Hi,
Like most other college students I have a facebook profile that I use to communicate and keep in touch with friends. Because of this association I chose to do the second option and evaluate a classmate’s profile. The classmate who I will refer to as RR is a friend of mine so I know the kind of things he likes and is interested in doing. Facebook is set up in the general way for people to deliver information about themselves. You can put down your name however you’d like, your birthday, your hometown, current residence, relationship status, your sexual orientation, political affiliation, current status, interest and activities, favorite movies and music, and favorite quotes. You also have the ability to omit as many of these things as you’d like giving you the chance to get rid of non positive information.
In viewing RR’s profile the first thing that is noticeable is the exclusion of several pieces of information including, sexual orientation, relationship status, hometown and political affiliation. I feel that facebook is a very self presentational kind of website were you do everything in your power to fulfill the goals of making yourself appear attractive or “cool” and to appear honest about your claims. By omitting things RR could avoid displeasing someone with a different view point right off the back. Most attributes on a profile including the ones he chose not to show are conventional signals that can be easily changed and lied about.
Next I asked them to rate their information about interest and activities in which they gave everything a 4 or 5 rating. One noticeable feature was he listed very few things in each category once again, 1-3 items. Ofcourse this is not lying, but this is manipulation of data transmitted in a way. Social distance theory would predict that my friend would be able to easily lie in comfort in the lean medium that is facebook, but I feel that like my friend most people tell the truth for the most part with small subtle lies that are present in Self presentation.
1 comment:
Chris,
I agree with a lot of what you said in your post. I, too, believe that facebook is extremely self-presentational in all aspects; people have full control over what information they want to disclose. I also agree with your belief that people often tend to make a lot more subtle and seemless lies than very blatant ones.
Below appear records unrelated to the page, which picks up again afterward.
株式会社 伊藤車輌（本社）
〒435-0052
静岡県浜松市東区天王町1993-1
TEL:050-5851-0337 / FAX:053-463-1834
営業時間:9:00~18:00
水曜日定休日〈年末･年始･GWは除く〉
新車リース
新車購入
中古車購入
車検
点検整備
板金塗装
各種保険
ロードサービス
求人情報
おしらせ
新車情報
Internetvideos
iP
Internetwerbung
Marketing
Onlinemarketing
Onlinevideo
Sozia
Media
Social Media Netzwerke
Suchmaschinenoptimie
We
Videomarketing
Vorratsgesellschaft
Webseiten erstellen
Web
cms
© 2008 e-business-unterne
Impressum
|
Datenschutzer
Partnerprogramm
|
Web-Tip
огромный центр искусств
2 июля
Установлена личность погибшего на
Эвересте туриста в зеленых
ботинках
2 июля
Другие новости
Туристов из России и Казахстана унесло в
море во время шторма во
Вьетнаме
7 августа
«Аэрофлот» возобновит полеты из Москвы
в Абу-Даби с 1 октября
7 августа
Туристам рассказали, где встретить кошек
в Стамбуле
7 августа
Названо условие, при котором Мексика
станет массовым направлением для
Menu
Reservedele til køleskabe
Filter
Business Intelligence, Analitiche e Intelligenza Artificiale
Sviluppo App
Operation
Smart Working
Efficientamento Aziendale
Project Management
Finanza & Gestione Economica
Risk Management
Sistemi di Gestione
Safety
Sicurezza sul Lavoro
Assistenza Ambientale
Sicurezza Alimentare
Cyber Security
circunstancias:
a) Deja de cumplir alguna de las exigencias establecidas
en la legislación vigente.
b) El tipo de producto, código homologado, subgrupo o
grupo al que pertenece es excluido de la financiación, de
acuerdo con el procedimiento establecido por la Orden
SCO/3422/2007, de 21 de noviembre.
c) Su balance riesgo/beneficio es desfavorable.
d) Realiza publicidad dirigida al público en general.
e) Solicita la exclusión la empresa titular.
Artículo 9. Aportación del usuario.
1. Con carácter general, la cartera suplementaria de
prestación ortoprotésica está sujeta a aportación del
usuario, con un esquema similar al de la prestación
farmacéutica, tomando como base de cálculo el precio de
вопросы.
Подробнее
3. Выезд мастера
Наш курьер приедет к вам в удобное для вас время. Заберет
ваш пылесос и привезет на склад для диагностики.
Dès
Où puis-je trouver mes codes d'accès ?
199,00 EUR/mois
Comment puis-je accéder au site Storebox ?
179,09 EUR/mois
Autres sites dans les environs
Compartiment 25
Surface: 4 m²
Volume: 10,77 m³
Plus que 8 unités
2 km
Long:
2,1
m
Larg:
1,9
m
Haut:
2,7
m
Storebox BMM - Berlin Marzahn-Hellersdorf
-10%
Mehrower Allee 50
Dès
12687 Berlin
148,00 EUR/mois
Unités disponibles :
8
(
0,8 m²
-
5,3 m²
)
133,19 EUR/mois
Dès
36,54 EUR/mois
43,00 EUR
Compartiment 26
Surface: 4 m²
In addition, similar to your friend's Facebook profile, I, too, do not put a plethora of personal information on my profile because I would rather have that person discover who I am through getting to know me, rather than have him read it off a computer screen. So, I tend to put up just the main assessment signals about myself that I think people would be able to get right off the back if they were to meet me in person, but a lot of the other information, I would rather have them ask me for it.